*Exercise prompt:* Exact reproduction required: the lines below from the line with "After extra time" to the line with "Fleischthermometer für Grill, Smoker und", both ends included, and no others.

*** Begin section ***

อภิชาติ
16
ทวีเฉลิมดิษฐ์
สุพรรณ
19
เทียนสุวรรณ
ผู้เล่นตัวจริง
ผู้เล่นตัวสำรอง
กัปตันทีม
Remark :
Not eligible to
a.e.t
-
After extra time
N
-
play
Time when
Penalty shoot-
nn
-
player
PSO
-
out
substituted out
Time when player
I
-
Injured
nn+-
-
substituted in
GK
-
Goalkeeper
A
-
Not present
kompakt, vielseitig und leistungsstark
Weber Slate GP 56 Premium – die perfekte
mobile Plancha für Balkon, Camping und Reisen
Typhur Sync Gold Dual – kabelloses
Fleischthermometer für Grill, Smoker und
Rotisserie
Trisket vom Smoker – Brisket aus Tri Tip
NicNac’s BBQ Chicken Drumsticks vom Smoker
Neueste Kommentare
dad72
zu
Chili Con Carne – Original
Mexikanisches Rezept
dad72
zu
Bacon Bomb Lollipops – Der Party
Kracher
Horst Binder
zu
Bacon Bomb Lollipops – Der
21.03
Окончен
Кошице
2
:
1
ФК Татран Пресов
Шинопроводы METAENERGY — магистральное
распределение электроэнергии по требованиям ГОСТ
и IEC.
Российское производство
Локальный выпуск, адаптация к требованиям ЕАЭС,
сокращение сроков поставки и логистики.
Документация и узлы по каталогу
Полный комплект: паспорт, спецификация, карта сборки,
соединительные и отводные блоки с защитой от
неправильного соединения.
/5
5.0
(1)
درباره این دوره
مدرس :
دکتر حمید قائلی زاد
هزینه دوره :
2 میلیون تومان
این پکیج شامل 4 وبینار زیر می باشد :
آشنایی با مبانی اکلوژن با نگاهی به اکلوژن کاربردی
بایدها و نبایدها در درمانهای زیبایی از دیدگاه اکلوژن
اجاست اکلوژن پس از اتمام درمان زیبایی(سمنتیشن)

*** End section ***

*Solution to the problem:*
After extra time
N
-
play
Time when
Penalty shoot-
nn
-
player
PSO
-
out
substituted out
Time when player
I
-
Injured
nn+-
-
substituted in
GK
-
Goalkeeper
A
-
Not present
kompakt, vielseitig und leistungsstark
Weber Slate GP 56 Premium – die perfekte
mobile Plancha für Balkon, Camping und Reisen
Typhur Sync Gold Dual – kabelloses
Fleischthermometer für Grill, Smoker und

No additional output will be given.